Occasionally, I come up with some off-the-wall, way out-of-the-box ideas. This one isn’t mine; it’s just one I think Maine should strongly consider.

Most people are unaware of this, but there are three states (Montana, South Dakota, and Wyoming) without official high school baseball. As I understand it, it’s pretty much just one long American Legion season. Brandon Nimmo of Wyoming, who was drafted by the Mets in the first round last year, played 70 games for his Legion team in one season.

First off, I know this idea will never happen in Maine. The Maine Principals’ Association will always choose to stay with the current format as long as possible rather than make a change. It’s been obvious for at least 10 years we need a fourth class in football, but it’s only now that it’s being seriously discussed. The MPA was rightfully very proud about putting scores and standings on its site, but New Hampshire, to name one state, had been doing the same thing for several years.

But to me, the best part of bringing this idea to Maine is that the weather just isn’t conducive to an outdoor spring season. High school teams are trying to cram their season into five or six weeks, which means Legion baseball starts late — and then those teams are trying to cram their regular season into a month.

We’d lose some tradition, but I think we’d see a better quality of baseball. We’re asking players now to develop their swings and pitching arms in 40-degree weather as fans watch wearing gloves, winter hats, and blankets. There are lots of talented players who played at a much higher quality during the summer, because, again, the weather supports it.

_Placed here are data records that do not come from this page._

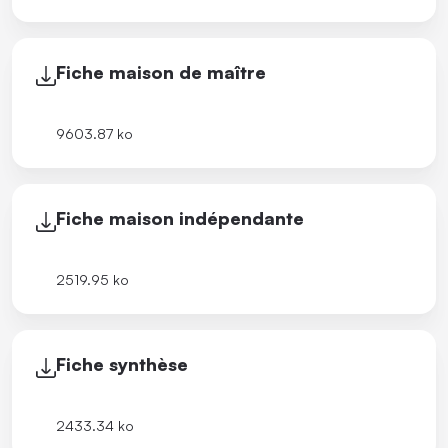
Fiche maison de maître
9603.87 ko
Fiche maison indépendante
2519.95 ko
Fiche synthèse
2433.34 ko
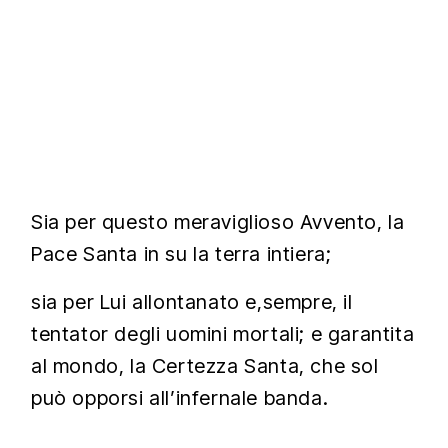
Sia per questo meraviglioso Avvento, la
Pace Santa in su la terra intiera;
sia per Lui allontanato e,sempre, il
tentator degli uomini mortali; e garantita
al mondo, la Certezza Santa, che sol
può opporsi all’infernale banda.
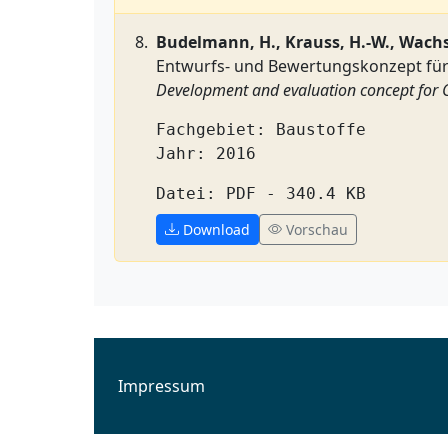
Budelmann, H., Krauss, H.-W., Wach
Entwurfs- und Bewertungskonzept für
Development and evaluation concept for 
Fachgebiet: Baustoffe
Jahr: 2016
Datei: PDF - 340.4 KB
Download
Vorschau
Impressum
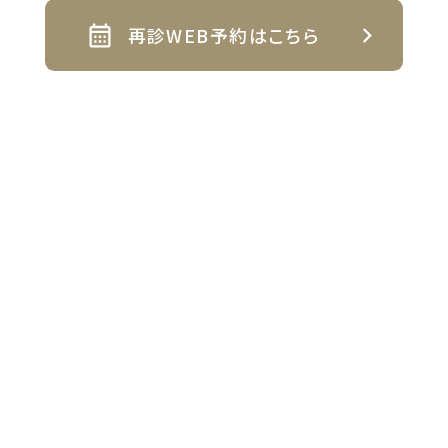
再診WEB予約はこちら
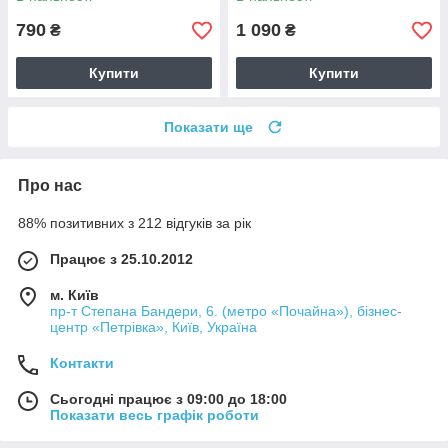
790
1 090
₴
₴
Купити
Купити
Показати ще
Про нас
88% позитивних з 212 відгуків за рік
Працює з 25.10.2012
м. Київ
пр-т Степана Бандери, 6. (метро «Почайна»), бізнес-
центр «Петрівка», Київ, Україна
Контакти
Сьогодні працює з 09:00 до 18:00
Показати весь графік роботи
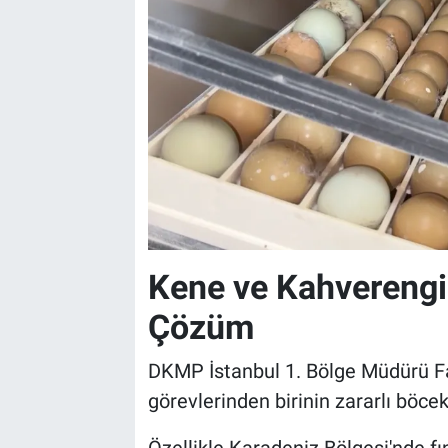
Kene ve Kahverengi 
Çözüm
DKMP İstanbul 1. Bölge Müdürü Fa
görevlerinden birinin zararlı böce
Özellikle Karadeniz Bölgesi'nde f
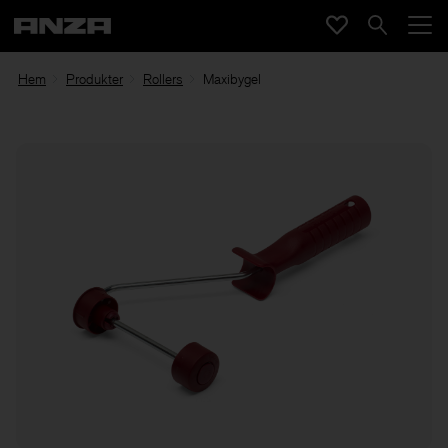
Hem
Produkter
Rollers
Maxibygel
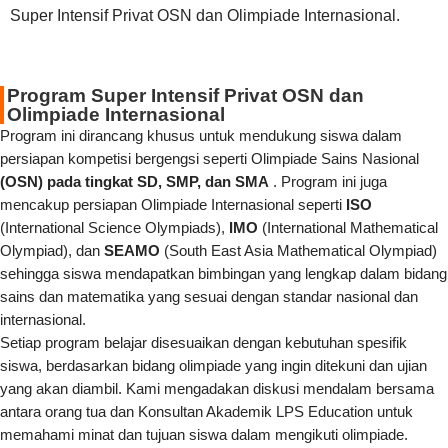
Super Intensif Privat OSN dan Olimpiade Internasional.
Program Super Intensif Privat OSN dan
Olimpiade Internasional
Program ini dirancang khusus untuk mendukung siswa dalam
persiapan kompetisi bergengsi seperti Olimpiade Sains Nasional
(OSN) pada tingkat SD, SMP, dan SMA
. Program ini juga
mencakup persiapan Olimpiade Internasional seperti
ISO
(International Science Olympiads),
IMO
(International Mathematical
Olympiad), dan
SEAMO
(South East Asia Mathematical Olympiad)
sehingga siswa mendapatkan bimbingan yang lengkap dalam bidang
sains dan matematika yang sesuai dengan standar nasional dan
internasional.
Setiap program belajar disesuaikan dengan kebutuhan spesifik
siswa, berdasarkan bidang olimpiade yang ingin ditekuni dan ujian
yang akan diambil. Kami mengadakan diskusi mendalam bersama
antara orang tua dan Konsultan Akademik LPS Education untuk
memahami minat dan tujuan siswa dalam mengikuti olimpiade.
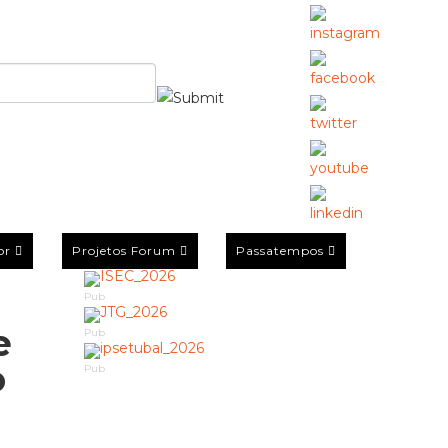
or
Projetos Forum
Passatempos
Pub
e
Pub
o
Pub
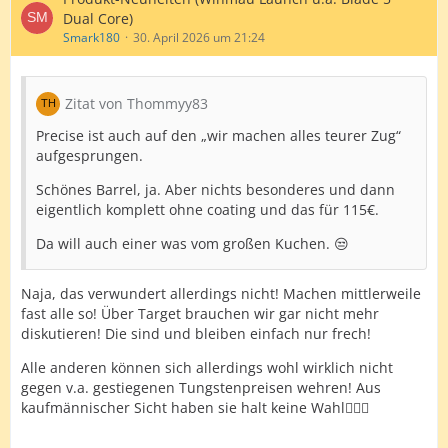
Dual Core)
Smark180
30. April 2026 um 21:24
Zitat von Thommyy83
Precise ist auch auf den „wir machen alles teurer Zug“
aufgesprungen.
Schönes Barrel, ja. Aber nichts besonderes und dann
eigentlich komplett ohne coating und das für 115€.
Da will auch einer was vom großen Kuchen. 😒
Naja, das verwundert allerdings nicht! Machen mittlerweile
fast alle so! Über Target brauchen wir gar nicht mehr
diskutieren! Die sind und bleiben einfach nur frech!
Alle anderen können sich allerdings wohl wirklich nicht
gegen v.a. gestiegenen Tungstenpreisen wehren! Aus
kaufmännischer Sicht haben sie halt keine Wahl🤷🏻‍♂️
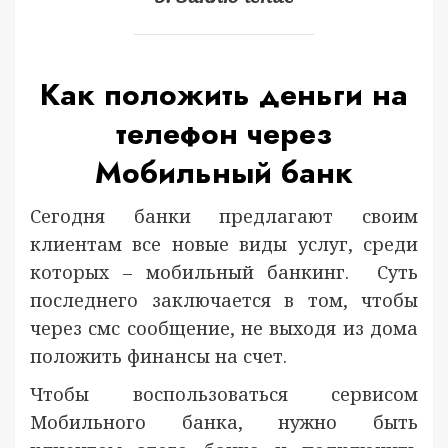
Как положить деньги на
телефон через
Мобильный банк
Сегодня банки предлагают своим
клиентам все новые виды услуг, среди
которых – мобильный банкинг. Суть
последнего заключается в том, чтобы
через смс сообщение, не выходя из дома
положить финансы на счет.
Чтобы воспользоваться сервисом
Мобильного банка, нужно быть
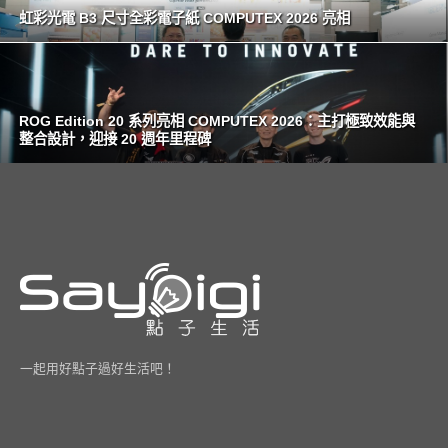
虹彩光電 B3 尺寸全彩電子紙 COMPUTEX 2026 亮相
ROG Edition 20 系列亮相 COMPUTEX 2026：主打極致效能與
整合設計，迎接 20 週年里程碑
一起用好點子過好生活吧！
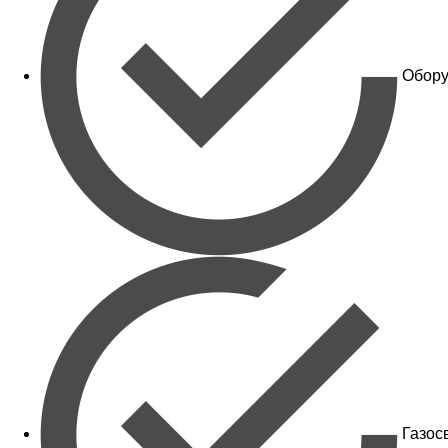
Обору
Газос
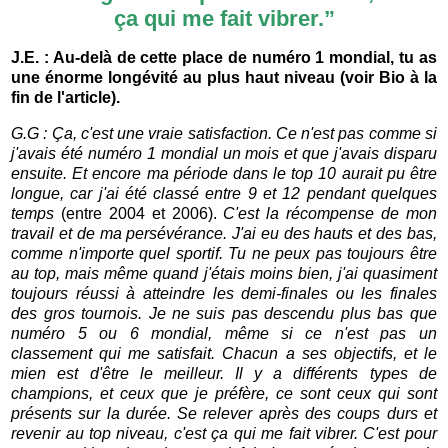
ça qui me fait vibrer.”
J.E. : Au-delà de cette place de numéro 1 mondial, tu as
une énorme longévité au plus haut niveau (voir Bio à la
fin de l'article).
G.G : Ça, c'est une vraie satisfaction. Ce n'est pas comme si
j'avais été numéro 1 mondial un mois et que j'avais disparu
ensuite. Et encore ma période dans le top 10 aurait pu être
longue, car j'ai été classé entre 9 et 12 pendant quelques
temps
(entre 2004 et 2006).
C'est la récompense de mon
travail et de ma persévérance. J'ai eu des hauts et des bas,
comme n'importe quel sportif. Tu ne peux pas toujours être
au top, mais même quand j'étais moins bien, j'ai quasiment
toujours réussi à atteindre les demi-finales ou les finales
des gros tournois. Je ne suis pas descendu plus bas que
numéro 5 ou 6 mondial, même si ce n'est pas un
classement qui me satisfait. Chacun a ses objectifs, et le
mien est d'être le meilleur. Il y a différents types de
champions, et ceux que je préfère, ce sont ceux qui sont
présents sur la durée. Se relever après des coups durs et
revenir au top niveau, c'est ça qui me fait vibrer. C'est pour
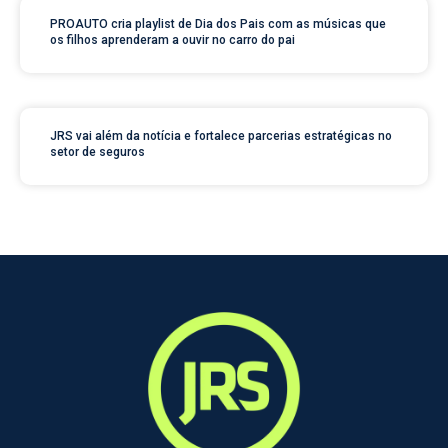
PROAUTO cria playlist de Dia dos Pais com as músicas que
os filhos aprenderam a ouvir no carro do pai
JRS vai além da notícia e fortalece parcerias estratégicas no
setor de seguros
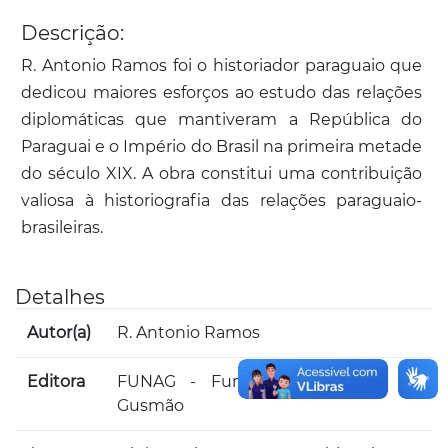
Descrição:
R. Antonio Ramos foi o historiador paraguaio que
dedicou maiores esforços ao estudo das relações
diplomáticas que mantiveram a República do
Paraguai e o Império do Brasil na primeira metade
do século XIX. A obra constitui uma contribuição
valiosa à historiografia das relações paraguaio-
brasileiras.
Detalhes
Autor(a)
R. Antonio Ramos
Editora
FUNAG - Fundação Alexandre de
Gusmão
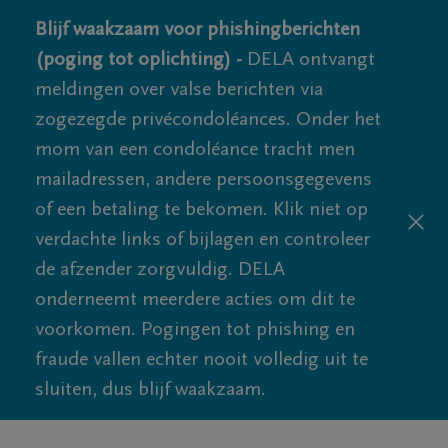
Blijf waakzaam voor phishingberichten
(poging tot oplichting) -
DELA ontvangt
meldingen over valse berichten via
zogezegde privécondoléances. Onder het
mom van een condoléance tracht men
mailadressen, andere persoonsgegevens
of een betaling te bekomen. Klik niet op
verdachte links of bijlagen en controleer
de afzender zorgvuldig. DELA
onderneemt meerdere acties om dit te
voorkomen. Pogingen tot phishing en
fraude vallen echter nooit volledig uit te
sluiten, dus blijf waakzaam.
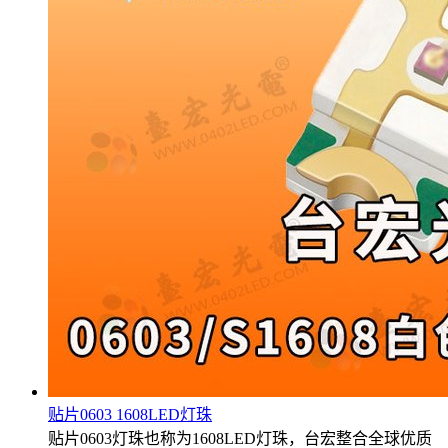
贴片0603 1608LED灯珠
贴片0603灯珠也称为1608LED灯珠，台宏整合全球优质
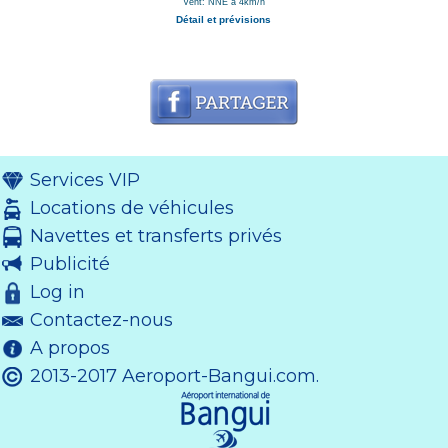
Vent: NNE à 4km/h
Détail et prévisions
Services VIP
Locations de véhicules
Navettes et transferts privés
Publicité
Log in
Contactez-nous
A propos
2013-2017 Aeroport-Bangui.com.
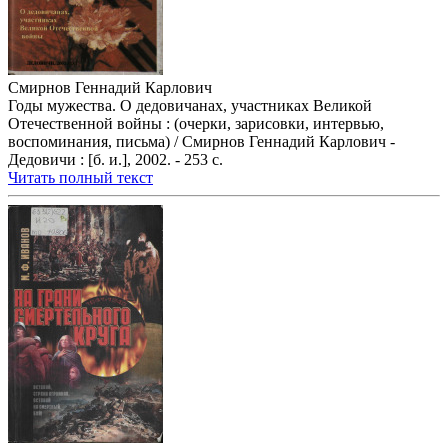
Смирнов Геннадий Карлович
Годы мужества. О дедовичанах, участниках Великой
Отечественной войны : (очерки, зарисовки, интервью,
воспоминания, письма) / Смирнов Геннадий Карлович -
Дедовичи : [б. и.], 2002. - 253 с.
Читать полный текст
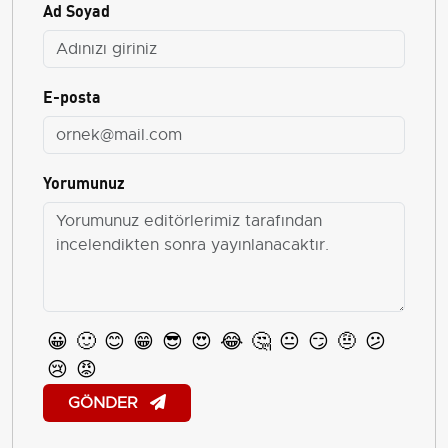
Ad Soyad
E-posta
Yorumunuz
😀
🙂
😊
😁
😎
😍
😂
🤔
😐
😏
🤨
😕
😢
😡
GÖNDER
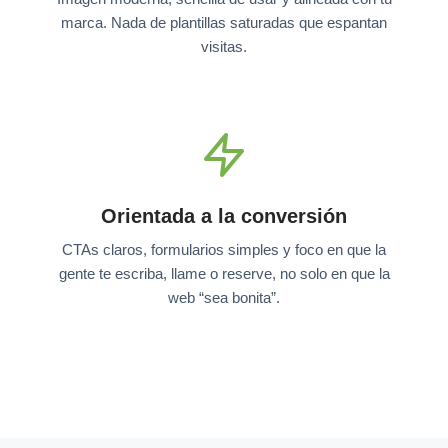
marca. Nada de plantillas saturadas que espantan
visitas.
Orientada a la conversión
CTAs claros, formularios simples y foco en que la
gente te escriba, llame o reserve, no solo en que la
web “sea bonita”.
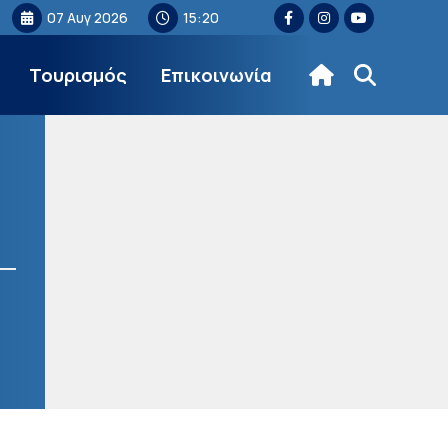
07 Αυγ 2026
15:20
Τουρισμός
Επικοινωνία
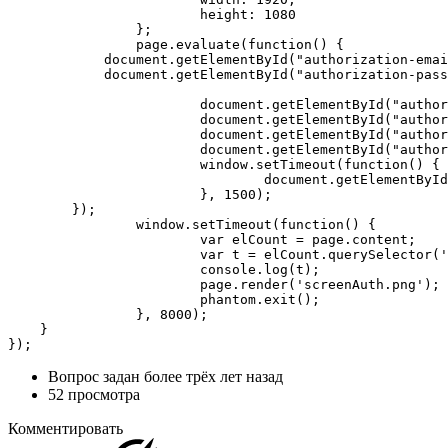
			height: 1080

		};

		page.evaluate(function() {

            document.getElementById("authorization-emai
            document.getElementById("authorization-pass
			document.getElementById("authorization-email-input").dispatchEvent(new Event('input', { bubbles: true }));

			document.getElementById("authorization-email-input").dispatchEvent(new Event('change', { bubbles: true }));

			document.getElementById("authorization-password-input").dispatchEvent(new Event('input', { bubbles: true }));

			document.getElementById("authorization-password-input").dispatchEvent(new Event('change', { bubbles: true }));

			window.setTimeout(function() {

				document.getElementById("authorization-submit-button").click();

			}, 1500);

        });

		window.setTimeout(function() {

			var elCount = page.content;

			var t = elCount.querySelector('.sms-packages__count').innerHTML;

			console.log(t);

			page.render('screenAuth.png');

			phantom.exit();

		}, 8000);

    }

});
Вопрос задан
более трёх лет назад
52 просмотра
Комментировать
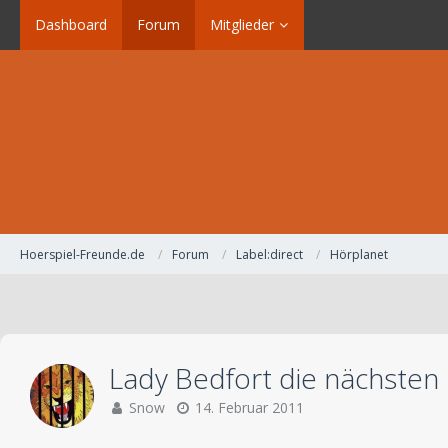
Dashboard
Forum
Mitglieder
Hoerspiel-Freunde.de
Forum
Label:direct
Hörplanet
Lady Bedfort die nächsten
Snow
14. Februar 2011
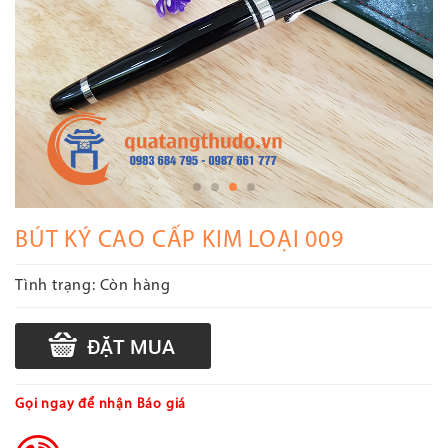
BÚT KÝ CAO CẤP KIM LOẠI 009
Tình trạng:
Còn hàng
Gọi ngay để nhận Báo giá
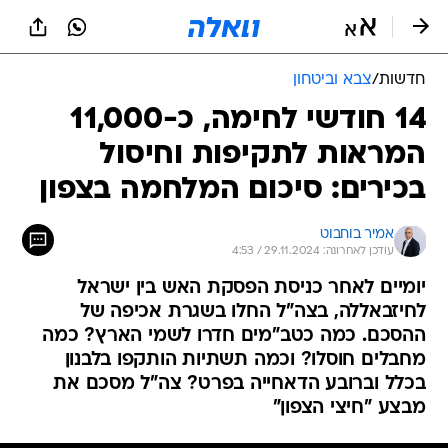
חדשות
/
צבא וביטחון
14 חודשי לחימה, כ-11,000
המראות לתקיפות וחיסול
בכירים: סיכום המלחמה בצפון
אמיר בוחבוט
עודכן לאחרונה: 29.11.2024 / 4:53
יומיים לאחר כניסת הפסקת האש בין ישראל
לחיזבאללה, בצה"ל החלו בשגרת אכיפה של
ההסכם. כמה כטב"מים חדרו לשמי הארץ? כמה
מחבלים חוסלו? וכמה תשתיות הותקפו בלבנון
בכלל וברובע הדאחייה בפרט? צה"ל מסכם את
מבצע "חיצי הצפון"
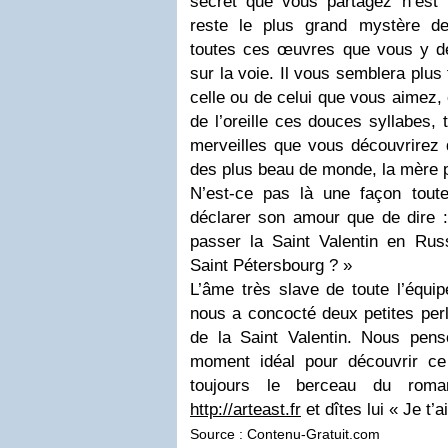
secret que vous partagez n’est
reste le plus grand mystère d
toutes ces œuvres que vous y d
sur la voie. Il vous semblera plus
celle ou de celui que vous aimez, 
de l’oreille ces douces syllabes,
merveilles que vous découvrirez 
des plus beau de monde, la mère p
N’est-ce pas là une façon tout
déclarer son amour que de dire 
passer la Saint Valentin en Rus
Saint Pétersbourg ? »
L’âme très slave de toute l’équi
nous a concocté deux petites per
de la Saint Valentin. Nous pen
moment idéal pour découvrir ce
toujours le berceau du roma
http://arteast.fr
et dîtes lui « Je t’a
Source : Contenu-Gratuit.com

I’ve talked to a lot of people who are worried about the future of baseball in Maine — not just Legion baseball, but high school baseball as well. It’s  an amazingly beautiful game when it’s played well, and the best way is in the sunshine, not near-freezing with a steady rain.

• • •

The next time you watch a Major League Baseball game, make a note of how the outfielders catch the ball. Almost always, they make the catch with one hand.

The reason they do it that way: Because it works.

Now, that should go without saying. But three or four times a year, an outfielder will drop the ball, and someone who wants to feel better about himself will freak out and say, “See! See! That’s what happens when you don’t catch the ball with two hands!” They’ll say that because their Little League coach taught them that way, and they really believe their Little League coach was correct.

Major Leaguers catch with one hand because it’s the best way for them. Look at the fielding percentages, and I think they deserve the benefit of the doubt.

• • •

My father lives in another state, but we’ve been thinking the same thing when watching the Red Sox this season: We’re rooting for them, and we’re not sure why.

Maybe it’s because, nothing against Terry Francona, but we both like Bobby Valentine. Maybe it’s because Valentine and the influx of young players have toned down the whining and sense of entitlement the Red Sox used to show on the field.

Maybe it’s because we both tend to root for the underdog, and got more than a little fed up with fans who automatically thought they were better people because they root for the Red Sox. Combine that with a bunch of players who seemed to complain every time a call went against them (John Lackey, Josh Beckett, Dustin Pedroia, Jonathan Papelbon, David Ortiz) and my dad and I were actively rooting against the Red Sox.

This year, for the first time since 2004, the Red Sox are underdogs. I think that’s a good thing. Some fans around here probably needed to be reminded that the season isn’t a failure just because you didn’t win the World Series.

In 1995, the first year of three three-division setup, the Red Sox clinched the American League East at Fenway Park. It’s amazing to think about now, but there was a huge party on the field. Players were riding horses and throwing hats and shirts into the stands. Whenever the Red Sox win again, there will be that kind of innocence, and I’m looking forward to it.